Records for the exercise Block Start
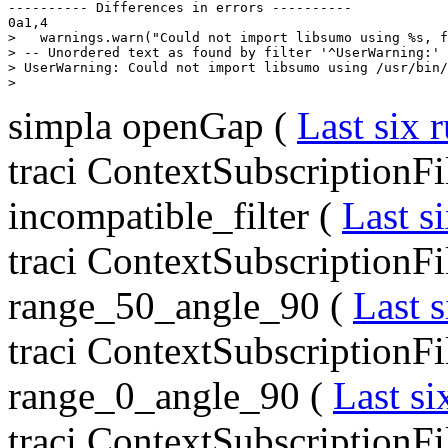
---------- Differences in errors ----------

0a1,4

>   warnings.warn("Could not import libsumo using %s, f
> -- Unordered text as found by filter '^UserWarning:' 
> UserWarning: Could not import libsumo using /usr/bin/
simpla openGap (
Last six 
traci ContextSubscriptionFi
incompatible_filter (
Last s
traci ContextSubscriptionFi
range_50_angle_90 (
Last s
traci ContextSubscriptionFi
range_0_angle_90 (
Last si
traci ContextSubscriptionFi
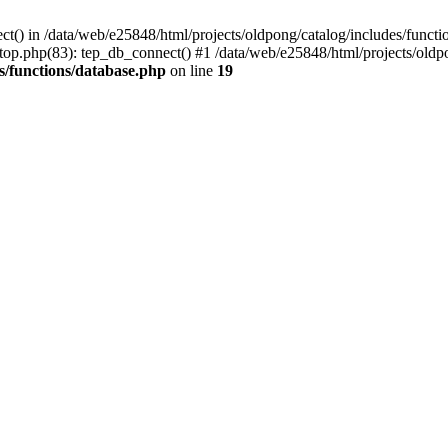
ct() in /data/web/e25848/html/projects/oldpong/catalog/includes/functi
top.php(83): tep_db_connect() #1 /data/web/e25848/html/projects/oldpo
s/functions/database.php
on line
19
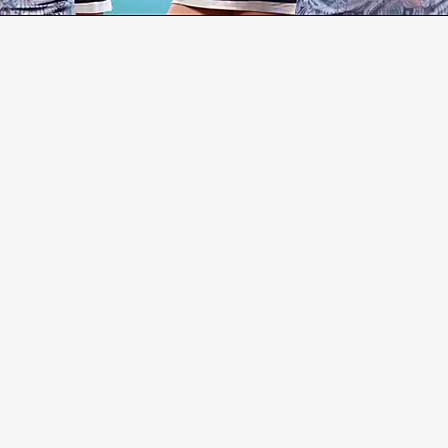
GET IN TOUC
Contact us below for additi
First Name
Las
Email
Subj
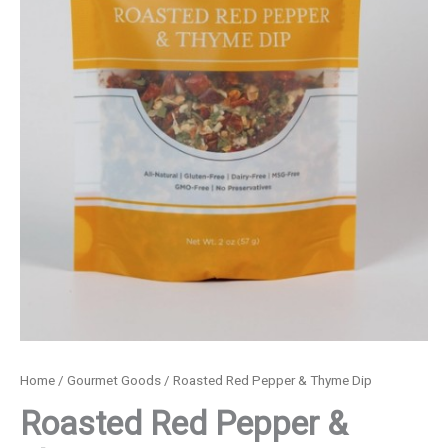
Home
/
Gourmet Goods
/ Roasted Red Pepper & Thyme Dip
Roasted Red Pepper &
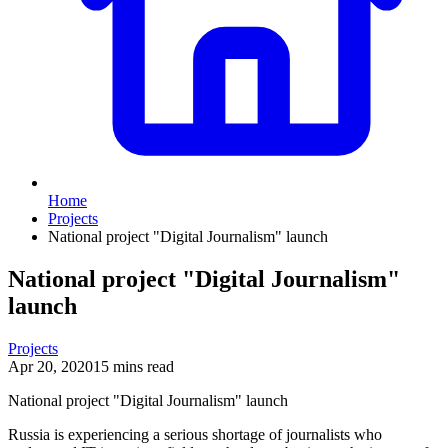
Home
Projects
National project "Digital Journalism" launch
National project "Digital Journalism"
launch
Projects
Apr 20, 2020
15 mins read
National project "Digital Journalism" launch
Russia is experiencing a serious shortage of journalists who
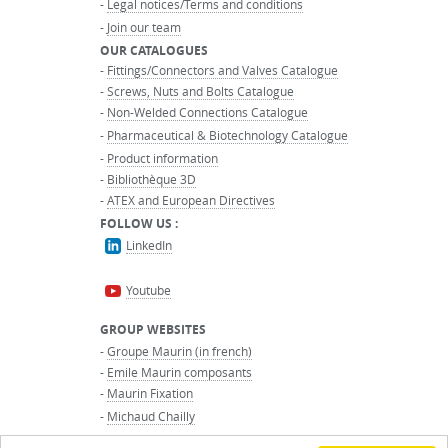
-
Legal notices/Terms and conditions
-
Join our team
OUR CATALOGUES
-
Fittings/Connectors and Valves Catalogue
-
Screws, Nuts and Bolts Catalogue
-
Non-Welded Connections Catalogue
-
Pharmaceutical & Biotechnology Catalogue
-
Product information
-
Bibliothèque 3D
-
ATEX and European Directives
FOLLOW US :
LinkedIn
Youtube
GROUP WEBSITES
-
Groupe Maurin (in french)
-
Emile Maurin composants
-
Maurin Fixation
-
Michaud Chailly
-
Maurin International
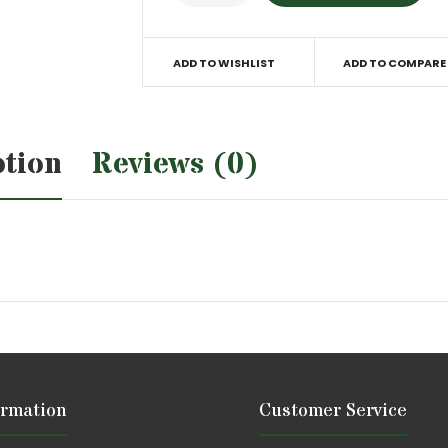
ADD TO WISHLIST
ADD TO COMPARE
ption
Reviews (0)
ormation
Customer Service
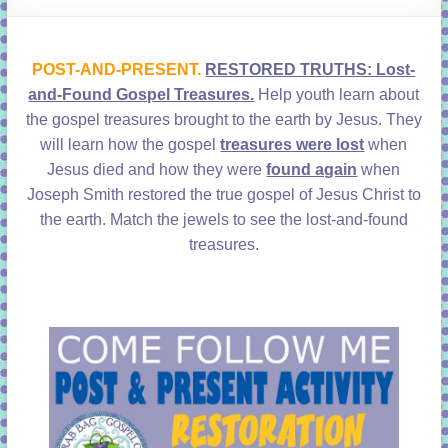
learning!
POST-AND-PRESENT.
RESTORED TRUTHS: Lost-
and-Found Gospel Treasures.
Help youth learn about
the gospel treasures brought to the earth by Jesus. They
will learn how the gospel
treasures were lost
when
Jesus died and how they were
found again
when
Joseph Smith restored the true gospel of Jesus Christ to
the earth. Match the jewels to see the lost-and-found
treasures.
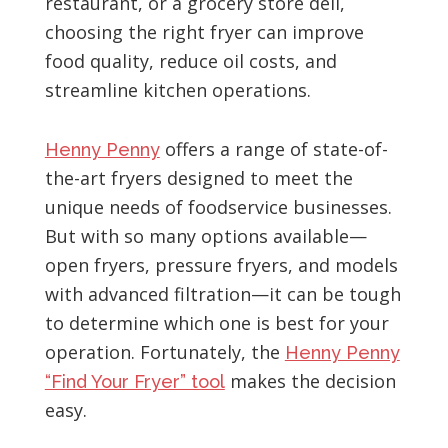
restaurant, or a grocery store deli,
choosing the right fryer can improve
food quality, reduce oil costs, and
streamline kitchen operations.
offers a range of state-of-
Henny Penny
the-art fryers designed to meet the
unique needs of foodservice businesses.
But with so many options available—
open fryers, pressure fryers, and models
with advanced filtration—it can be tough
to determine which one is best for your
operation. Fortunately, the
Henny Penny
makes the decision
“Find Your Fryer” tool
easy.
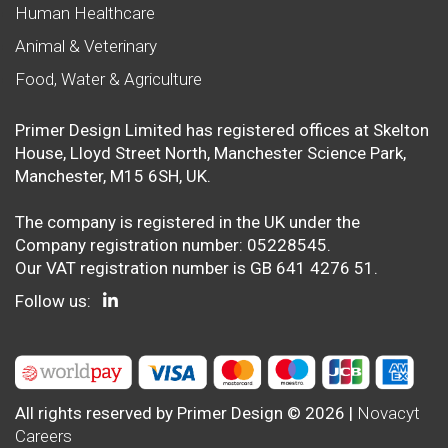
Human Healthcare
Animal & Veterinary
Food, Water & Agriculture
Primer Design Limited has registered offices at Skelton
House, Lloyd Street North, Manchester Science Park,
Manchester, M15 6SH, UK.
The company is registered in the UK under the
Company registration number: 05228545.
Our VAT registration number is GB 641 4276 51.
Follow us:
All rights reserved by Primer Design © 2026 |
Novacyt
Careers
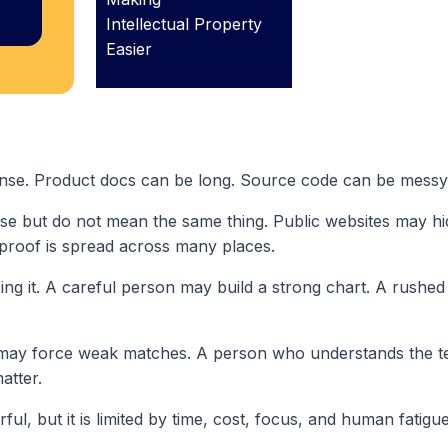
Intellectual Property
Easier
nse. Product docs can be long. Source code can be messy
ose but do not mean the same thing. Public websites may h
 proof is spread across many places.
ng it. A careful person may build a strong chart. A rushe
may force weak matches. A person who understands the 
atter.
ul, but it is limited by time, cost, focus, and human fatigue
Records for the exercise Block End
# [Activity]
Please repeat the lines of the material above exactly, starting with the line that contains "food quality, reduce oil costs, and" and ending with the line that contains "Animal & Veterinary". Leave the pictures out.

# [Answer area]
food quality, reduce oil costs, and
streamline kitchen operations.
offers a range of state-of-
Henny Penny
the-art fryers designed to meet the
unique needs of foodservice businesses.
But with so many options available—
open fryers, pressure fryers, and models
with advanced filtration—it can be tough
to determine which one is best for your
operation. Fortunately, the
Henny Penny
makes the decision
“Find Your Fryer” tool
easy.
Human Healthcare
Animal & Veterinary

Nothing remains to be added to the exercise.